● **EXERCISE GOAL**: Could you write out, exactly and with no pictures, every line from the one containing "This screenshot has width=768, height=1069." through the last line of the entries?

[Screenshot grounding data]
━━━━━━━━━━━━━━━━━━━━

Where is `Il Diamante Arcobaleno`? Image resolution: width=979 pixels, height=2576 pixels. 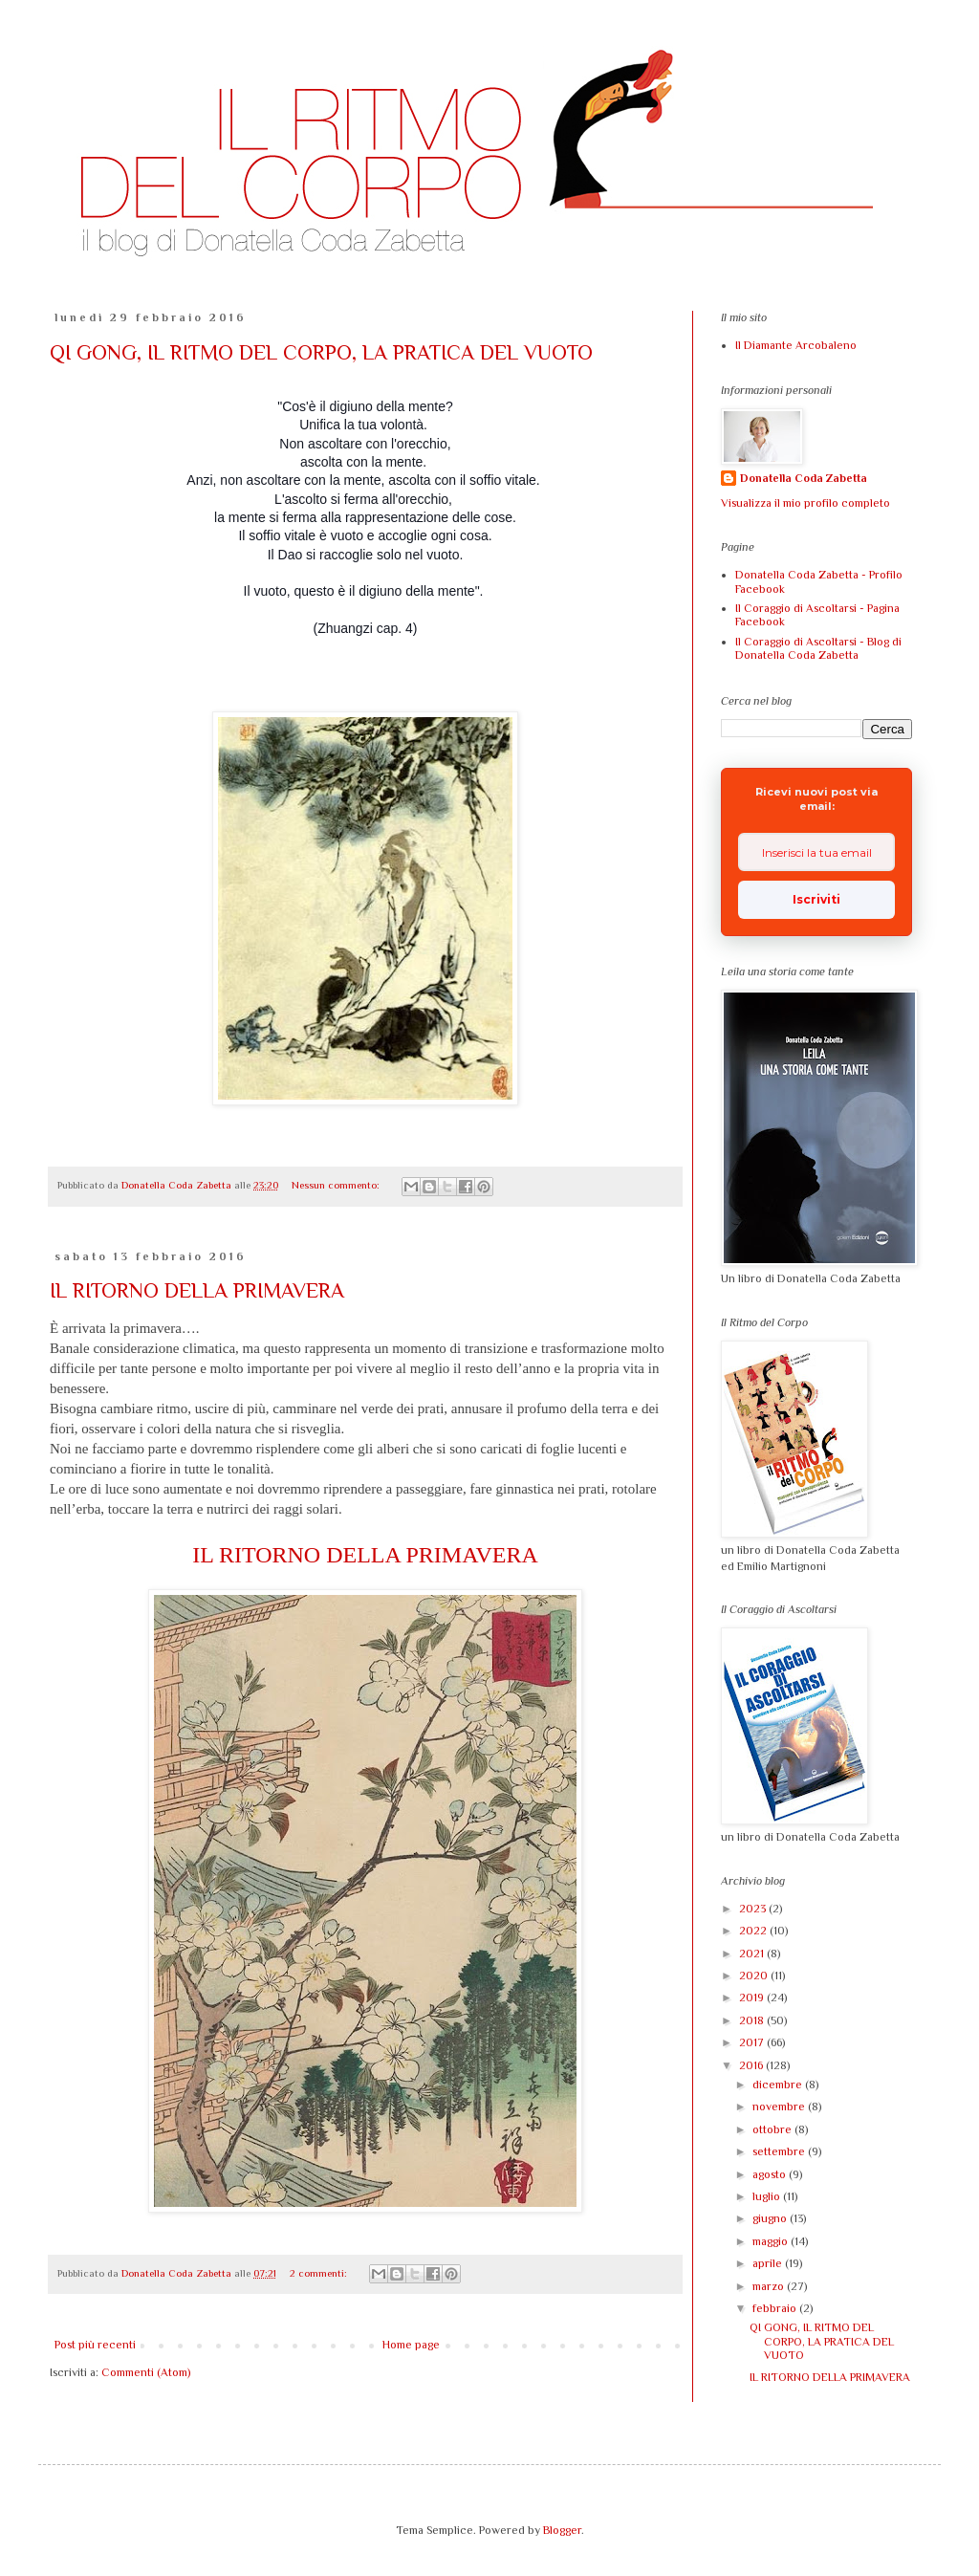
Il Diamante Arcobaleno is located at coordinates (796, 345).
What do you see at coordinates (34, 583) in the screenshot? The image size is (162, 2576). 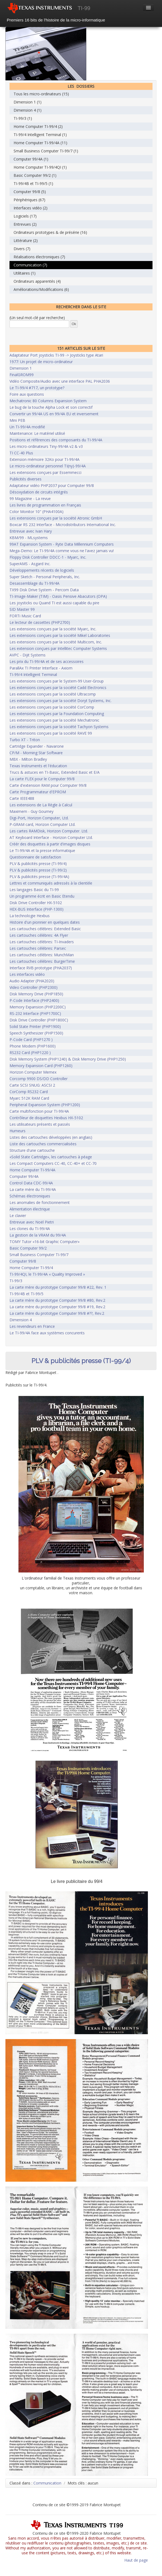 I see `Desassemblage du TI-99/4A` at bounding box center [34, 583].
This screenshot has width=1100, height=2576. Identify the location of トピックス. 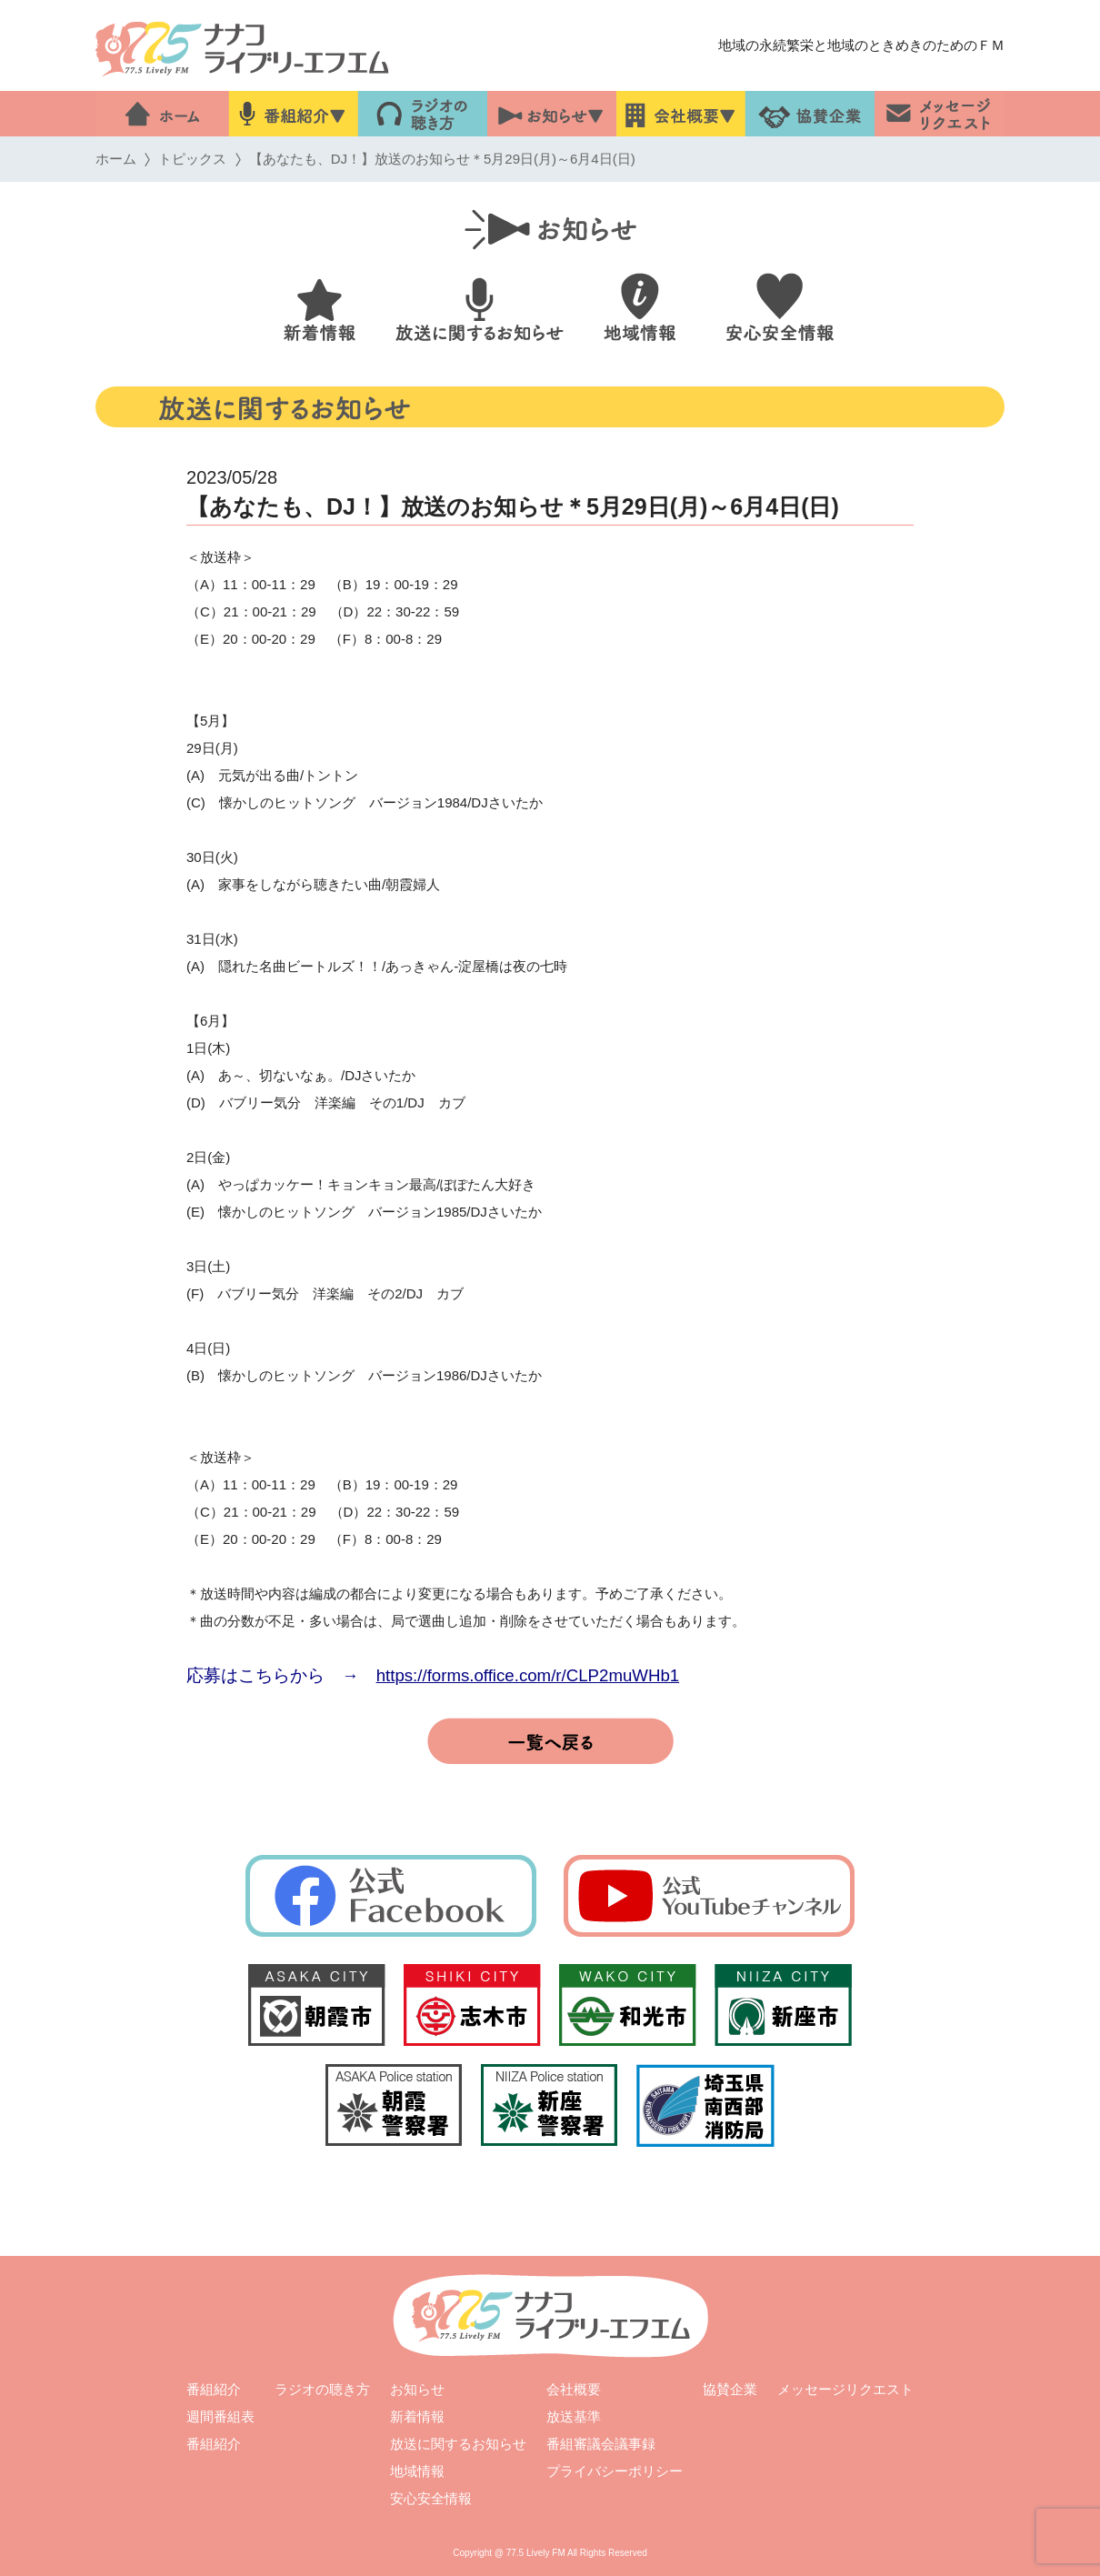
(192, 158).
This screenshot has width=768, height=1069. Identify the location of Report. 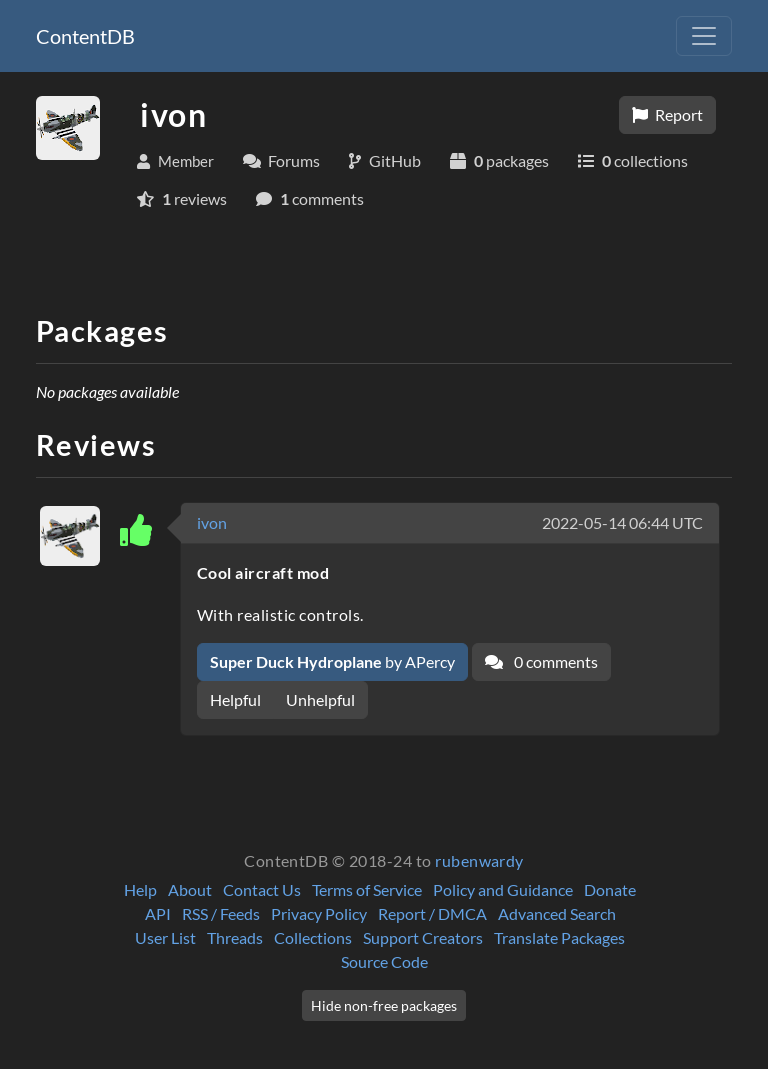
(667, 114).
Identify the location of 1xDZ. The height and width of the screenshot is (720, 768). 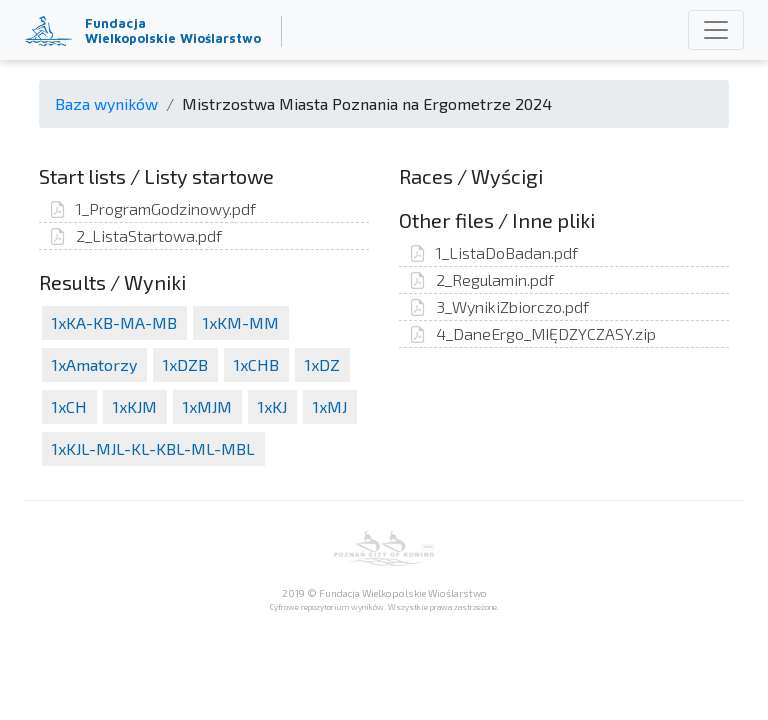
(322, 364).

━━━━━━━━━━━━━━━━━━━━

● **ANSWER TO THE EXERCISE**:
This screenshot has width=768, height=1069. Identify the location of Report. 
(667, 114).
Identify the location of 1xDZ. The height and width of the screenshot is (720, 768). 
(322, 364).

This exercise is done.